During the talks, the German and Chinese side presented their respective proposals for potential fields of mutual interest in the sphere of sustainable finance. For the German camp, the Frankfurt School had identified five priorities before the talks through consultations with 20 stakeholders from the country’s real economy, public institutions, academia, and civil society. Chinese deliberations with top environmental and financial pundits had resulted in eight recommendations.
QI Lan (GIZ China) in conjunction with LIAO Yuan (CIFA) led the ensuing discussion, which featured remarks from CHENG Lin (Tsinghua National Institute of Financial Research, Research Center for Green Finance Development), LIANG Xi (Centre for Business and Climate Change of University of Edinburgh), XIONG Chengcheng (CECEP Hundred Technical Service), XU Wen (Chinese Academy of Fiscal Sciences), TAN Xianchun (Chinese Academy of Sciences), Gabriel UMANA (Frankfurt School), WANG Can (School of Environment of Tsinghua University), ZHANG Jiutian (Beijing Normal University), ZHANG Shuhan (Chinese Investment and Finance Association) and ZHANG Yuan (Climate Division of China International Engineering Consulting Corporation).
Both sides agreed that they saw ample potential for synergies and that differences in proposals were primarily due to discrepancies in expressions. The exploration of novel green financial products, increasing data collection and research, capacity-building, enhancing sustainability risk management capabilities, as well as the role of public institutions to serve as role models were pinpointed as particularly fruitful points of convergence between the parties offers. It was essential to now concretize these instances of thematic concurrence into concrete actionable projects during the next month, stressed organizer Malin EMMERICH (Frankfurt School).
The group is planning to study each other’s ideas in greater detail before the third expert dialogue. Thereupon, each faction plans to commission a feasibility study of the agreed-upon measures. The goal is to draft a Sino-German synthesis paper by September 2021 to present to the BMU and the Chinese Ministry of Ecology and Environment (MEE).
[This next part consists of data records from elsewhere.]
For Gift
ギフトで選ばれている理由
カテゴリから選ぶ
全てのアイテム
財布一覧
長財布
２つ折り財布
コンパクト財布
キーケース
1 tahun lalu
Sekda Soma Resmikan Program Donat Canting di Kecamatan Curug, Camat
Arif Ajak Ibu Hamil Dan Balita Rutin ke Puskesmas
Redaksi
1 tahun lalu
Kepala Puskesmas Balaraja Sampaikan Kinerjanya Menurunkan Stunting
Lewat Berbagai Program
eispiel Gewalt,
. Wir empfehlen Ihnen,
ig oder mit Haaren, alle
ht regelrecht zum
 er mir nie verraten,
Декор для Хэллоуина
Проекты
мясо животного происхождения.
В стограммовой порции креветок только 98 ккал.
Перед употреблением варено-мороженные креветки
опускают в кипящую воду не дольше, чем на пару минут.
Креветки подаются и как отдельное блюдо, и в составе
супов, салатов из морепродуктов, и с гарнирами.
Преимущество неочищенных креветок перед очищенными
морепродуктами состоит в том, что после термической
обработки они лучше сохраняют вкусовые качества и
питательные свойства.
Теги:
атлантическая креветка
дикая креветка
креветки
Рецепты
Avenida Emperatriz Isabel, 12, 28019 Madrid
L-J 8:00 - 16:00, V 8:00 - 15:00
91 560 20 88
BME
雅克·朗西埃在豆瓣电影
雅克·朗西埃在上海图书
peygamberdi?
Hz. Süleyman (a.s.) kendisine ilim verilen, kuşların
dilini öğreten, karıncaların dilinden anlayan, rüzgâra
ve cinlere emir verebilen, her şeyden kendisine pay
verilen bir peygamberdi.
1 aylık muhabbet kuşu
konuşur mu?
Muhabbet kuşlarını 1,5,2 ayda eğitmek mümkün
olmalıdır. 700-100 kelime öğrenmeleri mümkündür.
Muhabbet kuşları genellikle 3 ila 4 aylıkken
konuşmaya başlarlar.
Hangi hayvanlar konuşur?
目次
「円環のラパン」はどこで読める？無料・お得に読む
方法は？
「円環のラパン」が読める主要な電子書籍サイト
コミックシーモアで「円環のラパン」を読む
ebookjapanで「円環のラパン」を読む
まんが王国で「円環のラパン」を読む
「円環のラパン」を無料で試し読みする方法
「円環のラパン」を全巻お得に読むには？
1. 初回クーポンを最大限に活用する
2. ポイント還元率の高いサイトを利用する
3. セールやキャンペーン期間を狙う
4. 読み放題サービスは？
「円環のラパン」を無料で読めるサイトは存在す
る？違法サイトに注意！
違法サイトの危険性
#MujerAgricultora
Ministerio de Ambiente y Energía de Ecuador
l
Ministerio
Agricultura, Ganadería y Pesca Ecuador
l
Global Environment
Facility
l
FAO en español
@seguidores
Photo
All in attendance agreed that these steps were vital if both governments are to reach their national climate goals. For the Federal and the People’s Republic’s ambitions to reach carbon neutrality by 2045 and 2060 respectively, trillions will need to be mobilized, remarked Dr. Alexander FISHER (GIZ China). The financing of necessary infrastructure, developments in technology, and social programs, for instance, are key targets which an improved market environment and uptake of green financial products are meant to benefit both countries.
To further explore the ways to reap the benefits of sustainable finance and potential means to cooperate, both sides plan to reconvene by the end of July 2021.